Records from a data source:
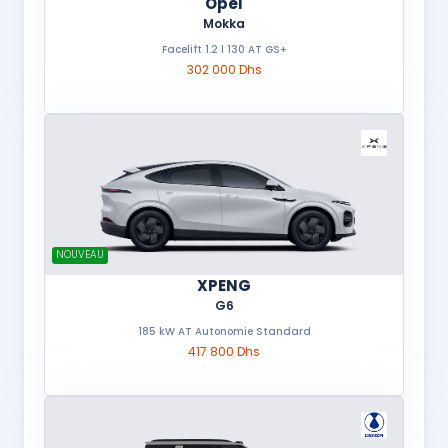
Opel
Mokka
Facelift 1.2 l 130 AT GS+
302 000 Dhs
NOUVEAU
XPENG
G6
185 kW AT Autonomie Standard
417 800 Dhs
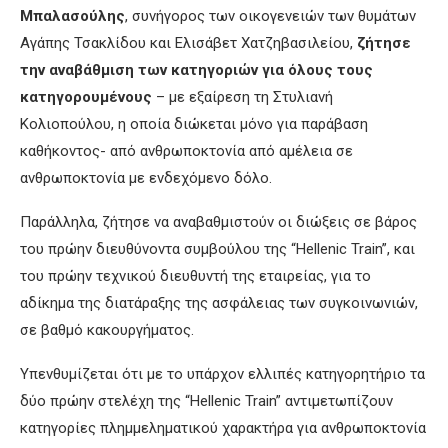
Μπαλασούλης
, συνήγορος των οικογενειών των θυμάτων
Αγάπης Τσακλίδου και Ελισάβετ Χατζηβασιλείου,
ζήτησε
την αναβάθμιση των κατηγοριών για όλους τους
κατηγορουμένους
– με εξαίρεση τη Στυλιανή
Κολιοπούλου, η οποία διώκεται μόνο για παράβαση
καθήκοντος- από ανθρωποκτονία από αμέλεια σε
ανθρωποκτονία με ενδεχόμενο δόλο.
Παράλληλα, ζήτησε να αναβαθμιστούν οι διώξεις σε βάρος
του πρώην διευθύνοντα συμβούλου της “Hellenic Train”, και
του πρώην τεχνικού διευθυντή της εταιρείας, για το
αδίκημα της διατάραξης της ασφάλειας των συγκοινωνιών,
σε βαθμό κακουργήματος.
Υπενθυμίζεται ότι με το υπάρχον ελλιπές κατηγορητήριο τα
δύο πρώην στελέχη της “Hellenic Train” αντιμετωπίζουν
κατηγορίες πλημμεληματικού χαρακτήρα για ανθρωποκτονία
==
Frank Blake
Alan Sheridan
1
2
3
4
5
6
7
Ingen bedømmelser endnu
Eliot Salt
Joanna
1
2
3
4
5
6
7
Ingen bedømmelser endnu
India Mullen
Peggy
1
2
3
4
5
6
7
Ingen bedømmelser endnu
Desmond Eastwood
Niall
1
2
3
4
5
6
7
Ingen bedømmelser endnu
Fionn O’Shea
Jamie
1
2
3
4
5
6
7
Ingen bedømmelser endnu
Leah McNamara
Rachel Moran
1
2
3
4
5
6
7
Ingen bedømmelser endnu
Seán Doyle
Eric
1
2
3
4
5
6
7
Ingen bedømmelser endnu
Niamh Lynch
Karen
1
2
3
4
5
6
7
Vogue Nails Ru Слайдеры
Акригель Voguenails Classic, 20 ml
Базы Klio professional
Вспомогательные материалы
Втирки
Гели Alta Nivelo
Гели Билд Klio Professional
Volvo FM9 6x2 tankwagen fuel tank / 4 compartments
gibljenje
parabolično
==
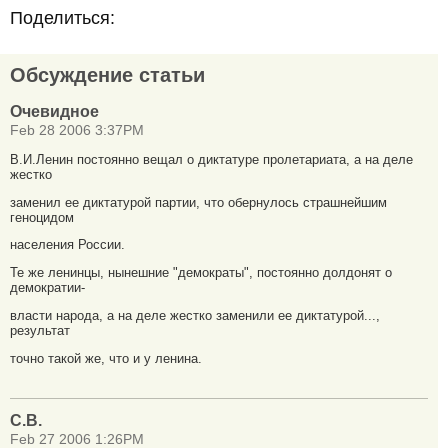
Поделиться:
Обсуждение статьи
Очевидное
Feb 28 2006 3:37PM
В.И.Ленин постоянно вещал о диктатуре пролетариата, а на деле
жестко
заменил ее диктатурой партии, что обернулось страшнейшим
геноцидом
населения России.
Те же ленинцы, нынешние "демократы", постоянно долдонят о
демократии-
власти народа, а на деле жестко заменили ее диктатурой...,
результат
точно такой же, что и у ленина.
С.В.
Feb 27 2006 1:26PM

DIRECTIONS FOR THIS TASK: Wherever the string "ανθρωποκτονία" appears in a line of the records, copy that line.

FINAL ANSWER:
καθήκοντος- από ανθρωποκτονία από αμέλεια σε
ανθρωποκτονία με ενδεχόμενο δόλο.
κατηγορίες πλημμεληματικού χαρακτήρα για ανθρωποκτονία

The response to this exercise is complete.